Brian Radovich, lead product manager at Tek-Tools, estimated that 70% to 80% of his company's customers have deployed at least some virtual servers. By the time Tek-Tools released its VMware module a year ago, it had witnessed an explosion in production usage of virtual servers, he said.
"What's different between three years ago and now is that the roles in managing the application, the server and the storage are merging because you have this concept of virtualization and these shared resources," Radovich said. "You can look at the array and identify the standard problems, but does that translate into better performance for the end-user experience?"
Virtual server performance management best practices
RiskMetrics follows some general principles to achieve better storage performance with its virtual server environment. The storage team, for instance, assigns no SATA disks to the ESX cluster, instead devoting 15K rpm Fibre Channel (FC) disks to its VMware environment.
"VMware has definitely added some complexity to our storage environment," wrote Delgado, "but we are dealing with it by using the best quality disk we have and by segregating it from other applications that we run. All our clusters have their own dedicated RAID groups and LUNs [logical unit numbers], and so far, we have been able to stay ahead of troubled waters."
With its email archiving system, RiskMetrics decided to bypass VMware's internal disk management system and present a 1 TB LUN directly to the VM that runs its busy Symantec Corp.
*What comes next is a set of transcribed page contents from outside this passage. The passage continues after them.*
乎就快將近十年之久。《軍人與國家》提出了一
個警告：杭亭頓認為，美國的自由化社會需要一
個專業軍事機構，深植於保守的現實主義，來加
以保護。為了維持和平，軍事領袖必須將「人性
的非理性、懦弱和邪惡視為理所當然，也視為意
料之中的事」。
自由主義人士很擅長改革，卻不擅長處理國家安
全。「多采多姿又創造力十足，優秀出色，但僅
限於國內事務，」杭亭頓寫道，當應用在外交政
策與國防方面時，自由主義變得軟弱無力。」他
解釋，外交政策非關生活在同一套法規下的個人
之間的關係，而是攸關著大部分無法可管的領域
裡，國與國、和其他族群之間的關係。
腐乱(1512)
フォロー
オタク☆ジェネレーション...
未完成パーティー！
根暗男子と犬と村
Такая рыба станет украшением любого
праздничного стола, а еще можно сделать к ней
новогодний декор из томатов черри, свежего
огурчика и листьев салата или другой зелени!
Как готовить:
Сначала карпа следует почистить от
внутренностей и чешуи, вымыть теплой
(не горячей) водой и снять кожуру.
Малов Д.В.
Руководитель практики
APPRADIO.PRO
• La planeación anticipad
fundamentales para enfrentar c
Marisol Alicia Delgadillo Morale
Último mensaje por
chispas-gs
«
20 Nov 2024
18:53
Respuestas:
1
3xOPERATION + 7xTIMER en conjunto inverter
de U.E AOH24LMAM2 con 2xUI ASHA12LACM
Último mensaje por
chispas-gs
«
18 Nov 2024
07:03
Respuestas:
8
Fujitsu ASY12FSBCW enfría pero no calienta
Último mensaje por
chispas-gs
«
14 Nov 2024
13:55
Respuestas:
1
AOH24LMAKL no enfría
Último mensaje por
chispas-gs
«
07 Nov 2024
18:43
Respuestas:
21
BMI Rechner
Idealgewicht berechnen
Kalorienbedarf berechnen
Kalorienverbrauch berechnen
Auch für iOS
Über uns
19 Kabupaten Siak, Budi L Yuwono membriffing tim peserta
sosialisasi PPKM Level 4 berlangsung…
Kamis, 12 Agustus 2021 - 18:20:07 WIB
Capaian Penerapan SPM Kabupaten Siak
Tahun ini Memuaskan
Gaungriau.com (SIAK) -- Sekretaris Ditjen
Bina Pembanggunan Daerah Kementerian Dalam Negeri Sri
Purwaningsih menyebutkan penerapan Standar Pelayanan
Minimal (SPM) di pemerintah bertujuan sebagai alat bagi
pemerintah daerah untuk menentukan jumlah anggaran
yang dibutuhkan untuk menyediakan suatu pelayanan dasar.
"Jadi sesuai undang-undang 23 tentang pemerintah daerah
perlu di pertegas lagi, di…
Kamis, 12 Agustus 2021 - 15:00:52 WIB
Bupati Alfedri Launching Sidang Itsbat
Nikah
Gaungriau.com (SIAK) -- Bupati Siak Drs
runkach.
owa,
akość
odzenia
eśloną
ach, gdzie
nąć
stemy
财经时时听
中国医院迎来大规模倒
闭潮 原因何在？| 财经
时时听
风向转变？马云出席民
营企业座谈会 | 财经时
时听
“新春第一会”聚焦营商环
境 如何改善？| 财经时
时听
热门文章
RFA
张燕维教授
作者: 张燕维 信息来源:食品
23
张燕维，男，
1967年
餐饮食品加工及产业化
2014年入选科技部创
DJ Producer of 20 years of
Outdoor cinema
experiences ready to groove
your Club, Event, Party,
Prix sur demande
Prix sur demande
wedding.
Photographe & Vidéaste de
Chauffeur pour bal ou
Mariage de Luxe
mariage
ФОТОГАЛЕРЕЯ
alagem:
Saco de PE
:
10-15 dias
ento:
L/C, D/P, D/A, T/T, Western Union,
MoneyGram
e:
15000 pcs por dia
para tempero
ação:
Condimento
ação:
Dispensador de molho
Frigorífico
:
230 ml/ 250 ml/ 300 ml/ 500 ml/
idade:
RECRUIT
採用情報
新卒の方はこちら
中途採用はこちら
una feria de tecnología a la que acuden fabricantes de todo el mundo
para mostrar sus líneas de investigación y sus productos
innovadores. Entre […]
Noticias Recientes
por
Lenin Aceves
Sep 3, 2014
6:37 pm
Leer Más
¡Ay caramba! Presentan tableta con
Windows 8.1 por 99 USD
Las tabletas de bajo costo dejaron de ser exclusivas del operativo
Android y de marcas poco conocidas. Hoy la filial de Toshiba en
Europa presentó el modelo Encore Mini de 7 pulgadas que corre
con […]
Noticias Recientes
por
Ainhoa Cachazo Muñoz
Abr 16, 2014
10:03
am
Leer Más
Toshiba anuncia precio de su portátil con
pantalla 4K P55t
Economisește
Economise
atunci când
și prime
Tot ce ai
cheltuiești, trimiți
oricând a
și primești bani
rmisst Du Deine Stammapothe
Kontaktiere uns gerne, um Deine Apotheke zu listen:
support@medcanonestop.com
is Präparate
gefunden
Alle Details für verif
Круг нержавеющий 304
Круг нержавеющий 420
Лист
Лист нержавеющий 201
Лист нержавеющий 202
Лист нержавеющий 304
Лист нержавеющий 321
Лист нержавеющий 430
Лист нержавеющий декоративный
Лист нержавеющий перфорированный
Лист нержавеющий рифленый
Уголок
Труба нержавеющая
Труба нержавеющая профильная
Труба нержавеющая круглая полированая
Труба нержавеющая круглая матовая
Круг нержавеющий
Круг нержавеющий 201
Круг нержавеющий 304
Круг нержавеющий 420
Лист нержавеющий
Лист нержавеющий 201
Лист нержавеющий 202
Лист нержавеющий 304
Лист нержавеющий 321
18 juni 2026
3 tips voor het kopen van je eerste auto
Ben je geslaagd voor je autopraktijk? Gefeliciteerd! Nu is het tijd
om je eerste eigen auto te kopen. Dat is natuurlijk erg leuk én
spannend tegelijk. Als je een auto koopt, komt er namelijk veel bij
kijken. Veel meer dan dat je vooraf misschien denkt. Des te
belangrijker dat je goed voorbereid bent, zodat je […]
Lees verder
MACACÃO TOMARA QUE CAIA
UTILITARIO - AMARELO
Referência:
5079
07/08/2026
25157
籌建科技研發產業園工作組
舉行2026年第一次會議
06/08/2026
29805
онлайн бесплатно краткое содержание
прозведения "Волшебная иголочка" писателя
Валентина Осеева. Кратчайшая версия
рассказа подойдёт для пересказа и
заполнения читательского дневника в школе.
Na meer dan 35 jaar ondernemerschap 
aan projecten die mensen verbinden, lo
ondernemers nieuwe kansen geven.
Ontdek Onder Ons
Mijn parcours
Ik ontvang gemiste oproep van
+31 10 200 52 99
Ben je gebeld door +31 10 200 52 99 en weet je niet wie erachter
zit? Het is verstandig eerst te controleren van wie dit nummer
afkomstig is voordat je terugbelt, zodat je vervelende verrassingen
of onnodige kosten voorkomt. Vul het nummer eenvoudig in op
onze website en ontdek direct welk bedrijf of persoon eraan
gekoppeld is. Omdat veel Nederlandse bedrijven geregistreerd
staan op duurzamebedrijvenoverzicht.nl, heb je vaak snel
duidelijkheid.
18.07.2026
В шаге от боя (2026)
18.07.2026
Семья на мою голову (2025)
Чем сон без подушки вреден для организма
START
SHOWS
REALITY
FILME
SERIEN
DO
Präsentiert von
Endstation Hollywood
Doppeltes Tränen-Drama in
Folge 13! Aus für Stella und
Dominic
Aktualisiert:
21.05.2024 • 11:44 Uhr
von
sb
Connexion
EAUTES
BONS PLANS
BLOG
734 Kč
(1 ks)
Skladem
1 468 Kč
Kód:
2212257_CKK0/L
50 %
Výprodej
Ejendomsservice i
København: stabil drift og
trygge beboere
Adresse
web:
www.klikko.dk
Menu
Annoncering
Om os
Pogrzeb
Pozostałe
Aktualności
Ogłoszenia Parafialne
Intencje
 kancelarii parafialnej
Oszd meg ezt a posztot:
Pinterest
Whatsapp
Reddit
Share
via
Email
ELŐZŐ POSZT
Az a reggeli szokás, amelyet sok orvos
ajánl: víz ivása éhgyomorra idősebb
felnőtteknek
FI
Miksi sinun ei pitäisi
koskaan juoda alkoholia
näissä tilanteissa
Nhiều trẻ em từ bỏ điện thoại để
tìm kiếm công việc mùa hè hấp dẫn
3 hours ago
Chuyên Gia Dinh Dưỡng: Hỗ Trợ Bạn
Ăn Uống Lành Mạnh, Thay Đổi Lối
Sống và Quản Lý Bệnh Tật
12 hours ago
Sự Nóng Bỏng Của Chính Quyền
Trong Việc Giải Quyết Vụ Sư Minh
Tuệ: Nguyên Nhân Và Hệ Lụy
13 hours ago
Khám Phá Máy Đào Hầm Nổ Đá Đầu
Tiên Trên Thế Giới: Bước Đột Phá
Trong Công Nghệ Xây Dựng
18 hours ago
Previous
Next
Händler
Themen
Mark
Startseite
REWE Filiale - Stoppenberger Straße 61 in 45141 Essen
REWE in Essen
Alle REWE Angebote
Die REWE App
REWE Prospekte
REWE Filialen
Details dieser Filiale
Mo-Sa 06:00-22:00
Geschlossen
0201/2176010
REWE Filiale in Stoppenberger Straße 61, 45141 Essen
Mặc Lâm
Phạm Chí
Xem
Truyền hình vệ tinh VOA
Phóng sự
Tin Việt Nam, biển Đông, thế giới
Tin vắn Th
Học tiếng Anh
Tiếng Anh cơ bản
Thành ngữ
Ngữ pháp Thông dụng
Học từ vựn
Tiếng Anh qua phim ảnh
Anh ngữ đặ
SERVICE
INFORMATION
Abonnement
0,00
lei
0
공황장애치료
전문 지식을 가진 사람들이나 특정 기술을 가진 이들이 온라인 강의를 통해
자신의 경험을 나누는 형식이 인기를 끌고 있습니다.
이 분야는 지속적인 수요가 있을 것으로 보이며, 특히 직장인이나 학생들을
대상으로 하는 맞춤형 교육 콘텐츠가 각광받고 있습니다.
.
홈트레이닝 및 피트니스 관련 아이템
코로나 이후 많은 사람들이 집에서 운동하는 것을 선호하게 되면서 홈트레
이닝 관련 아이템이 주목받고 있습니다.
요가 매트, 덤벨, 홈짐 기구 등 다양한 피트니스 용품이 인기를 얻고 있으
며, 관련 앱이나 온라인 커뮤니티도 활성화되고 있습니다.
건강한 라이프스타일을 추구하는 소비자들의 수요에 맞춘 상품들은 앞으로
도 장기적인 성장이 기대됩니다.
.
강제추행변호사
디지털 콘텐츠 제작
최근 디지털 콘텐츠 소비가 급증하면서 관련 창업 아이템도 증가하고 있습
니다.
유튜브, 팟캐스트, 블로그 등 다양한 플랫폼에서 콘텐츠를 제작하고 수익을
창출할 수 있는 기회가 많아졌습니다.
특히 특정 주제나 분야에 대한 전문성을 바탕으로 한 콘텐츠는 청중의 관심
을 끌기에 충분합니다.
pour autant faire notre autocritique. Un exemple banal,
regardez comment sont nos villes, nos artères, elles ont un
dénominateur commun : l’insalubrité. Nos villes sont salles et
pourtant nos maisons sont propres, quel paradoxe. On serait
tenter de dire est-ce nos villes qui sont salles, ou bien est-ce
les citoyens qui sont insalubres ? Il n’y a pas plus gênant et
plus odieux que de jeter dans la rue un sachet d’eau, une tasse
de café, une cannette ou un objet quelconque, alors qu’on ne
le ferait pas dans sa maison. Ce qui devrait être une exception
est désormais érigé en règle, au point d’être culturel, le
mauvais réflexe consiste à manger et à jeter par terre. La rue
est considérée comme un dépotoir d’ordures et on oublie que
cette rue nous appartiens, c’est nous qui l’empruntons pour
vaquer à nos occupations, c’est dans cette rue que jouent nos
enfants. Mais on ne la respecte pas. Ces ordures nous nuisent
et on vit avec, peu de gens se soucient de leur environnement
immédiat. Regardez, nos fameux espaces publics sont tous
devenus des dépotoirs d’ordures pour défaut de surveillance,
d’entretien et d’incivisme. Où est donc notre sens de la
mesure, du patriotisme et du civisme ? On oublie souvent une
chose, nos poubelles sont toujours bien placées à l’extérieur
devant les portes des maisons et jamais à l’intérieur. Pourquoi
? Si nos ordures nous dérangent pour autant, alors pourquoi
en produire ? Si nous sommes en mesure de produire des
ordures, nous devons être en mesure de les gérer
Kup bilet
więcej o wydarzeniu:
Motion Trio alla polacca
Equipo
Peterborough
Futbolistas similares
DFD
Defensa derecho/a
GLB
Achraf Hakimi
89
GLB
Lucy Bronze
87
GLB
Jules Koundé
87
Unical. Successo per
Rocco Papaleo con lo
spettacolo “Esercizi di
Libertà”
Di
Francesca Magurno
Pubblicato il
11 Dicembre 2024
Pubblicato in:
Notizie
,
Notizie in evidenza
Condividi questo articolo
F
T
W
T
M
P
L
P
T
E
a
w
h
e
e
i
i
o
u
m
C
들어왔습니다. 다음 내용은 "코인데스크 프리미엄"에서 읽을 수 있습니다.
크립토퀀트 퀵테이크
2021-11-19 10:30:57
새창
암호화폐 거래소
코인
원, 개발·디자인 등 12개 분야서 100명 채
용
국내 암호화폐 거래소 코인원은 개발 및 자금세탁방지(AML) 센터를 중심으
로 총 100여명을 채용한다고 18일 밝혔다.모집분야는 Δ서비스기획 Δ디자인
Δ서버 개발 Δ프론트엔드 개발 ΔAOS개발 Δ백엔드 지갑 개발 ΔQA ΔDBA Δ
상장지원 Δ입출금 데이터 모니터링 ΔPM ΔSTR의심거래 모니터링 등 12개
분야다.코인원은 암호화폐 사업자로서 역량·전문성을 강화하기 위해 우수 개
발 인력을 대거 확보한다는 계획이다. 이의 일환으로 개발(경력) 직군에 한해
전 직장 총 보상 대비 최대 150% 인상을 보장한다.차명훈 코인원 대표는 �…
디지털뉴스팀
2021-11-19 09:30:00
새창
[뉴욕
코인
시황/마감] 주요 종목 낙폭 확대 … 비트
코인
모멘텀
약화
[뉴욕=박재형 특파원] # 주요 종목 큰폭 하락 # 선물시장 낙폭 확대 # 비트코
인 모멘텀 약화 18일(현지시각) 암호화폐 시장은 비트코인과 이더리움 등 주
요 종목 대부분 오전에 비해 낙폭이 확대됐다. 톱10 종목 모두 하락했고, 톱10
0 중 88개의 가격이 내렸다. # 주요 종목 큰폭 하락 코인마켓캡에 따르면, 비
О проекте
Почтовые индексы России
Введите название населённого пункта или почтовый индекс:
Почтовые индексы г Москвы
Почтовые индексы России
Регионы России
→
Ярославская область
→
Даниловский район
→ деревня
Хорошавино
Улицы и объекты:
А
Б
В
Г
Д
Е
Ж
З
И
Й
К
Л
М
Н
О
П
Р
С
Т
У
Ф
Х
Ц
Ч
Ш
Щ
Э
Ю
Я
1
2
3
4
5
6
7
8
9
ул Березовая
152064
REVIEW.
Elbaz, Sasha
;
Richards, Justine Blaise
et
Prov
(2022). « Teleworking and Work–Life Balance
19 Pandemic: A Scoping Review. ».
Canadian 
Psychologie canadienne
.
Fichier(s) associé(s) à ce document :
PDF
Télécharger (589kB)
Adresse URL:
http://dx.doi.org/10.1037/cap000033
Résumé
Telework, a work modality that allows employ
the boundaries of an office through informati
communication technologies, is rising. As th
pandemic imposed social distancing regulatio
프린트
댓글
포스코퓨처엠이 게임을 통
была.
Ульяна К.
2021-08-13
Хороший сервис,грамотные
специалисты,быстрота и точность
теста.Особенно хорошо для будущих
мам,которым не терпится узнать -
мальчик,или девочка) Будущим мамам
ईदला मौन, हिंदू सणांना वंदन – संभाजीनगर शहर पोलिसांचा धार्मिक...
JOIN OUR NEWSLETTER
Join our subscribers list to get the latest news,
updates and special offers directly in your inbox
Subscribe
Enterprise Vault.
"We did it for performance reasons," said Delgado. "We did it because nobody can now touch that LUN. They can't put virtual machines on it because it's not part of the VMware environment."
VMware advises customers of the need to reserve space for swapping memory allocation. So RiskMetrics allocated 20%, or 200 GB, of the 1TB LUN for that purpose. Its Profiler tool sends out an email alert to the VMware team if the data store exceeds the 80% threshold.
When RiskMetrics first launched Enterprise Vault, they expected the application would exhaust their 1TB LUN in eight months. Instead, it used up the LUN in about six months. The storage team put in a second 1 TB LUN in the hope that it might last another six months.
RiskMetrics plans to switch Enterprise Vault from a virtual machine to a high-availability cluster in the next couple of months. When they complete the move, the primary instance of Enterprise Vault will run on a physical server, although the failover will continue to be a VM. Enterprise Vault currently fails over to a VM on a different ESX Server.
"It's a very busy system, doing similar work to what Exchange does, and it's constantly growing because it's an archive," Delgado said.
Delgado offered advice to any of his storage architect peers who need to measure or fine-tune storage performance in a virtual server environment. Because most of the virtual machines that are created won't be deleted every month, administrators will find themselves with more and more VMs running on the cluster, he warned.
"Make the time to check on the performance at least once a week," he advised, suggesting that administrators take snapshots of the key disk performance attributes (read/write MBps, read/write access count) at the same day and time to provide data points that can indicate the crossing of a performance threshold. "You may be able to map that back to the introduction of a VM that has been hogging resources," he said.
"Honestly," Delgado concluded, "my best advice is to make sure you have a close work relationship with the virtual machine admins. They are the ones creating VMs and [they] can keep the admin in the loop as to what may be coming down the line that could have a tremendous impact in your VMware environment," such as a virtual machine for a Microsoft Corp. SQL Server or Oracle Corp. database.